┌────────

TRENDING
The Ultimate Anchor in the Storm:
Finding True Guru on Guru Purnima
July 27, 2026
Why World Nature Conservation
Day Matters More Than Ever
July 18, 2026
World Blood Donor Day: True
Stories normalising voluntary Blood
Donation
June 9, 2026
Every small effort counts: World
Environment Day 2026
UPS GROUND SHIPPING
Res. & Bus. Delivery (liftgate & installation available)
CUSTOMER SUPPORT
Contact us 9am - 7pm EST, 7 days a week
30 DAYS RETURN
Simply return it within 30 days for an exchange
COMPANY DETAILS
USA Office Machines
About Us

└────────
┌────────

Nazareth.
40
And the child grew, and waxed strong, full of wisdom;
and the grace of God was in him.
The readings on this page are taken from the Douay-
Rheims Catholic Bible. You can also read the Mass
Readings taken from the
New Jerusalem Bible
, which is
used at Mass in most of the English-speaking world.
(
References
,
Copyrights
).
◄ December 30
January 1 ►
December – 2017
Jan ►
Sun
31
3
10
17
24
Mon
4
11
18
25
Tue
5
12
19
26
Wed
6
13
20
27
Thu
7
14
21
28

└────────

**Problem details**
Copy every line of the records above that contains "Bible".

**Solution for this problem**
Rheims Catholic Bible. You can also read the Mass
New Jerusalem Bible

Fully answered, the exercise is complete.